__The task__
Up through the line that contains "The width and height of the screenshot is (1321, 1096).", retype the entries exactly, beginning at the very first line.

* * * * * * * * *

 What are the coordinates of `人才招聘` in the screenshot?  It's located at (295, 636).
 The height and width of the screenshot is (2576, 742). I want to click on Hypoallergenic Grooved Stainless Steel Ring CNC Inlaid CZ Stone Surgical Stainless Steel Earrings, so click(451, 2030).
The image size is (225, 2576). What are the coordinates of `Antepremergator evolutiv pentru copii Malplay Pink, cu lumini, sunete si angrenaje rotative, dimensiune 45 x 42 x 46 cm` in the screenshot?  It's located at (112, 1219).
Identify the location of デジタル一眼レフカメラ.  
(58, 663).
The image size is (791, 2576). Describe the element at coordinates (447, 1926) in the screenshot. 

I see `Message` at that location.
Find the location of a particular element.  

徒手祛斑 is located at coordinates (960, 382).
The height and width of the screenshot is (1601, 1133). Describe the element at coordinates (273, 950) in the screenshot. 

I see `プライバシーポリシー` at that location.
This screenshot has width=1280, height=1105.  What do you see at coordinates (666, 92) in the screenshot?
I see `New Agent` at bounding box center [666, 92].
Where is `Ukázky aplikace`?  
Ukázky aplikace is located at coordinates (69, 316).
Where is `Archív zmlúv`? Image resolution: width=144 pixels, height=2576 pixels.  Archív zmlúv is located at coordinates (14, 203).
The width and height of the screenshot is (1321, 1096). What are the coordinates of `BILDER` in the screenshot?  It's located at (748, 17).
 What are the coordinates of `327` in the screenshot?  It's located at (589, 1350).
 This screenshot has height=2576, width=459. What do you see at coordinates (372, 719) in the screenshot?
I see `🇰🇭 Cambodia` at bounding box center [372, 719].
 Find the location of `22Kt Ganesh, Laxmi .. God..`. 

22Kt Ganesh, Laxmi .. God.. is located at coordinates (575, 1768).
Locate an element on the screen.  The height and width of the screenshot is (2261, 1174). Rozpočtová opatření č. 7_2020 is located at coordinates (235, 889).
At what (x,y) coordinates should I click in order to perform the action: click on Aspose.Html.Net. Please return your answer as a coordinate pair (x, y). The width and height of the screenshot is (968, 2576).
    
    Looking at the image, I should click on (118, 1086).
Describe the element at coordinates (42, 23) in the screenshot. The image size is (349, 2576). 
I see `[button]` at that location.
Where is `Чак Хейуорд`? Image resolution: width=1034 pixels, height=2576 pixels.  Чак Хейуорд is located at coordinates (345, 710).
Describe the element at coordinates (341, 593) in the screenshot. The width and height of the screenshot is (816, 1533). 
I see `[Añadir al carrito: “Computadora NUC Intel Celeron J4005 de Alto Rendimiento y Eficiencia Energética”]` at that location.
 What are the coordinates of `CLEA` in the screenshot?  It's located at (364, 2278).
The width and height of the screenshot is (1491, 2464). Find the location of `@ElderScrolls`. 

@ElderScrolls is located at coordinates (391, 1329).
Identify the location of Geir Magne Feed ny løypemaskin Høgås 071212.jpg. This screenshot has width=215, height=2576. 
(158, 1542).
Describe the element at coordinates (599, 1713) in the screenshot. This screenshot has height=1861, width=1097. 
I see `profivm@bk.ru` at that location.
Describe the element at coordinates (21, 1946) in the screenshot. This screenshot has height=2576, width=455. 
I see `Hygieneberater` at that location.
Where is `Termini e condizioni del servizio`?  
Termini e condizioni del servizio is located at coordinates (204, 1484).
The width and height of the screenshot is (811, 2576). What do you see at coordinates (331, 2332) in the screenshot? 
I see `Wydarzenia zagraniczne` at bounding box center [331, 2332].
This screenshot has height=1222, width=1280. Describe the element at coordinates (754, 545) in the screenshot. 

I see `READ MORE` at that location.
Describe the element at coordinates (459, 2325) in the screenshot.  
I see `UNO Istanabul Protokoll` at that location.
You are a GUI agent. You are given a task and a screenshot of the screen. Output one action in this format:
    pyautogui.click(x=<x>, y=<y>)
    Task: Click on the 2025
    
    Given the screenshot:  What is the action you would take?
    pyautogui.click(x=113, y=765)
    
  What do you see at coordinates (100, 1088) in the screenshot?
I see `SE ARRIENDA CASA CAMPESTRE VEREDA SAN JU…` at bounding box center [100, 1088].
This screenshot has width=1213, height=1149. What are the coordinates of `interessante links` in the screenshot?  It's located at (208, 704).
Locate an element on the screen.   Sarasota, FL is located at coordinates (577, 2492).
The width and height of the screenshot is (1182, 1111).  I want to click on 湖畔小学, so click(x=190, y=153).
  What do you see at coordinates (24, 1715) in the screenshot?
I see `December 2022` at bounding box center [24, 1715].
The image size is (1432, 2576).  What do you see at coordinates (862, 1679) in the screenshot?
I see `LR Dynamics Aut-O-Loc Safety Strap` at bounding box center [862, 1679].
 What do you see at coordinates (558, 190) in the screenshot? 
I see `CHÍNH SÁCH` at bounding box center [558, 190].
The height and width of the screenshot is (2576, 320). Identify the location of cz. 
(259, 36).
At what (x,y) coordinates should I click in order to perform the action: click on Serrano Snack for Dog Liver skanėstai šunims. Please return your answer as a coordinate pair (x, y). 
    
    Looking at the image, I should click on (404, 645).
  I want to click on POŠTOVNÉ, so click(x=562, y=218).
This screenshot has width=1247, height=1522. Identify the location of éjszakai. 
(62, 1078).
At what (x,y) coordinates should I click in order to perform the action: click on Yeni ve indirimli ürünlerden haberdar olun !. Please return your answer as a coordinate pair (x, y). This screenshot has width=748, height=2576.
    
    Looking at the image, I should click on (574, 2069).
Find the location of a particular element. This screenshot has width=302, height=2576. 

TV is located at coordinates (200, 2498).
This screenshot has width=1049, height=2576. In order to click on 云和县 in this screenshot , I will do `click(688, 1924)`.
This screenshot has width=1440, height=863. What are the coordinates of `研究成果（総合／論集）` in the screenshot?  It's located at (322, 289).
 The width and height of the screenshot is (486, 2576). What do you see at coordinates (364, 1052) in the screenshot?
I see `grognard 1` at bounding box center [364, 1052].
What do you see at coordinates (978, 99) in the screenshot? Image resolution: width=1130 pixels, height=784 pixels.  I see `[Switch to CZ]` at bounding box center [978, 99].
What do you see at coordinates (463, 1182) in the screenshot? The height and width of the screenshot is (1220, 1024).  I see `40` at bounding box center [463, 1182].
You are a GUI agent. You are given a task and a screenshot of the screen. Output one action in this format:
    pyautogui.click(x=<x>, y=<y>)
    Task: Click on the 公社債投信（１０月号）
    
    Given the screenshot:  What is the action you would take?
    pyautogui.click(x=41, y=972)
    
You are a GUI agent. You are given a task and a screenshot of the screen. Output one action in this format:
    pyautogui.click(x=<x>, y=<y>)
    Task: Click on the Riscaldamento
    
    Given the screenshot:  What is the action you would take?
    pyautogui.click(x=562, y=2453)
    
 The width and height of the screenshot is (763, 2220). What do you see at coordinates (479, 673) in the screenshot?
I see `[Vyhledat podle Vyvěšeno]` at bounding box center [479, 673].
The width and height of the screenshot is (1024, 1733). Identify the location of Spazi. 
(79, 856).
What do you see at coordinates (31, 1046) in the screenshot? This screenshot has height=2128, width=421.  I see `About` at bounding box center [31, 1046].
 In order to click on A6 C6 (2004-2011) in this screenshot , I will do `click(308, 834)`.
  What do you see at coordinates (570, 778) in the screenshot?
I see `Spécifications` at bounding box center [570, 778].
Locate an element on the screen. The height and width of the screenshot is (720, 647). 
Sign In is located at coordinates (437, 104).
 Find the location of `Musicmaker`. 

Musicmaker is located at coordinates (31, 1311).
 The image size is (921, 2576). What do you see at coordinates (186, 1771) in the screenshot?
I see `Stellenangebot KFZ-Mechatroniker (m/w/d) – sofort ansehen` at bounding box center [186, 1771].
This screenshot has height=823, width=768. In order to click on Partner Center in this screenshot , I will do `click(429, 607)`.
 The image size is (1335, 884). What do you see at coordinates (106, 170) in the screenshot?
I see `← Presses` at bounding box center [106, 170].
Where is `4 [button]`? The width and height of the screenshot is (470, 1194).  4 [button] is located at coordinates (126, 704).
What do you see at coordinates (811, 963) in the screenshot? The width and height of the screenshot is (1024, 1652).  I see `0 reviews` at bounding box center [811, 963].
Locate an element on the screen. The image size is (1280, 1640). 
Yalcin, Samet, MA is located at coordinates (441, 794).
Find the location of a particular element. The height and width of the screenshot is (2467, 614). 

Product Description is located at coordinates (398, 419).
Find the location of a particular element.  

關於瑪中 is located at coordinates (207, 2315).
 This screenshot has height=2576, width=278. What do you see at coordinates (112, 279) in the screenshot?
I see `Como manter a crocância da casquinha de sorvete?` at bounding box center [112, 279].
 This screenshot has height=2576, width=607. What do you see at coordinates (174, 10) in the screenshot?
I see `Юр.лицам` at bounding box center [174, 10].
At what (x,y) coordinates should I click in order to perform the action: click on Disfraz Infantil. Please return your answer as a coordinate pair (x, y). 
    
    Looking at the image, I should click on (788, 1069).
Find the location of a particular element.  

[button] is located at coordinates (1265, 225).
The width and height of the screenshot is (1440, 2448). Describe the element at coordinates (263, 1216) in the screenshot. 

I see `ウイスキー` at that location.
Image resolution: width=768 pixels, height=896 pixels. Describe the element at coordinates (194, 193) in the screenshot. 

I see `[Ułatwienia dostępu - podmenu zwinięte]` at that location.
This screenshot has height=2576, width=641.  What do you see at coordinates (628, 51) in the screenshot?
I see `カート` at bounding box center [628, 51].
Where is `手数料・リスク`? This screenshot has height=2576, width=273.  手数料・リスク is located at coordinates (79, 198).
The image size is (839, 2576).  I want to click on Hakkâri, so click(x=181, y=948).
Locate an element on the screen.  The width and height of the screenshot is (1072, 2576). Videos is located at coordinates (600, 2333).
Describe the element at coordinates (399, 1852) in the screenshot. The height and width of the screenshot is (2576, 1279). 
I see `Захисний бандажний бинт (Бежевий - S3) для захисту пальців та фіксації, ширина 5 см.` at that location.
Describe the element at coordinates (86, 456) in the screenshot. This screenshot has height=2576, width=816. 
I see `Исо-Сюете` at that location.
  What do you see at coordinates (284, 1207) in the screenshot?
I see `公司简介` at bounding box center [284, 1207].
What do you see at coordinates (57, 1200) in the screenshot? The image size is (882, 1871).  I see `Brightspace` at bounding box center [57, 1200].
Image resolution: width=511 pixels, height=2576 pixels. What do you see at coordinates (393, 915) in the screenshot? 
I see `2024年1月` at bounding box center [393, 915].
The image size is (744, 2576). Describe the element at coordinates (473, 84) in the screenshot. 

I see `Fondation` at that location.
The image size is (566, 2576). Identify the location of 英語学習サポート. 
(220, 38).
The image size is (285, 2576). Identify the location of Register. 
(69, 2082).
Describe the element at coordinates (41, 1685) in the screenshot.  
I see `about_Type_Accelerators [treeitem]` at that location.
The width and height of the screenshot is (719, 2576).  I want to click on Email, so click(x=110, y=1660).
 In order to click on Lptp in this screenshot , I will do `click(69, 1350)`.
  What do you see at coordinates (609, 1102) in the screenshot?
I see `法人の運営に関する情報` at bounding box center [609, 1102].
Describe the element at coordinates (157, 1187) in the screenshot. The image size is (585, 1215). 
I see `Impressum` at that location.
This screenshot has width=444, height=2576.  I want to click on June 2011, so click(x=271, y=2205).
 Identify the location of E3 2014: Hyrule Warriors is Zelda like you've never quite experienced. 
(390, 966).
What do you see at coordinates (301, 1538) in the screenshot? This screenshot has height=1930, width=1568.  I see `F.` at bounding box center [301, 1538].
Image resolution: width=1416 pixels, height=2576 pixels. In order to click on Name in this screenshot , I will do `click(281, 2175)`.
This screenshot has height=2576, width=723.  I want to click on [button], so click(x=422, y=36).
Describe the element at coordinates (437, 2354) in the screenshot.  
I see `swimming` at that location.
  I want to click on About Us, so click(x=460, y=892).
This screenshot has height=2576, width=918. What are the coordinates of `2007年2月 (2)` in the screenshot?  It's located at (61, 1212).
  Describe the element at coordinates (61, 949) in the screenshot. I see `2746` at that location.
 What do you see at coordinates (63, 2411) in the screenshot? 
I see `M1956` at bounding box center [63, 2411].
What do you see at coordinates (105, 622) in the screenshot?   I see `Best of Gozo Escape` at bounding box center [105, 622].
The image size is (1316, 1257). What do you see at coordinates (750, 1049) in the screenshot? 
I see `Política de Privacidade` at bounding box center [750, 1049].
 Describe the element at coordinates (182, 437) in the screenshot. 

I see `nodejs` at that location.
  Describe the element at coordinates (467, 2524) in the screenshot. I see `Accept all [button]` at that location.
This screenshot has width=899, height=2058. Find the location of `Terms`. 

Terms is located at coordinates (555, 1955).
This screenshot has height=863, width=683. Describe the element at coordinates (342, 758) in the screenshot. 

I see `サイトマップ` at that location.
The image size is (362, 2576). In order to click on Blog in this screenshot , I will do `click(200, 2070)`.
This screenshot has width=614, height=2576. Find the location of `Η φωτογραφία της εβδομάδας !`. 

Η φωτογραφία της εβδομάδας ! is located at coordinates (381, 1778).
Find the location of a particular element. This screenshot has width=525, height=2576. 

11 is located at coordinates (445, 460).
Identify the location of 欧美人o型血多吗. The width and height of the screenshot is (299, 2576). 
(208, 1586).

* * * * * * * * *

__Completed task__
 What are the coordinates of `人才招聘` in the screenshot?  It's located at (295, 636).
 The height and width of the screenshot is (2576, 742). I want to click on Hypoallergenic Grooved Stainless Steel Ring CNC Inlaid CZ Stone Surgical Stainless Steel Earrings, so click(451, 2030).
The image size is (225, 2576). What are the coordinates of `Antepremergator evolutiv pentru copii Malplay Pink, cu lumini, sunete si angrenaje rotative, dimensiune 45 x 42 x 46 cm` in the screenshot?  It's located at (112, 1219).
Identify the location of デジタル一眼レフカメラ.  
(58, 663).
The image size is (791, 2576). Describe the element at coordinates (447, 1926) in the screenshot. 

I see `Message` at that location.
Find the location of a particular element.  

徒手祛斑 is located at coordinates (960, 382).
The height and width of the screenshot is (1601, 1133). Describe the element at coordinates (273, 950) in the screenshot. 

I see `プライバシーポリシー` at that location.
This screenshot has width=1280, height=1105.  What do you see at coordinates (666, 92) in the screenshot?
I see `New Agent` at bounding box center [666, 92].
Where is `Ukázky aplikace`?  
Ukázky aplikace is located at coordinates (69, 316).
Where is `Archív zmlúv`? Image resolution: width=144 pixels, height=2576 pixels.  Archív zmlúv is located at coordinates (14, 203).
The width and height of the screenshot is (1321, 1096). What are the coordinates of `BILDER` in the screenshot?  It's located at (748, 17).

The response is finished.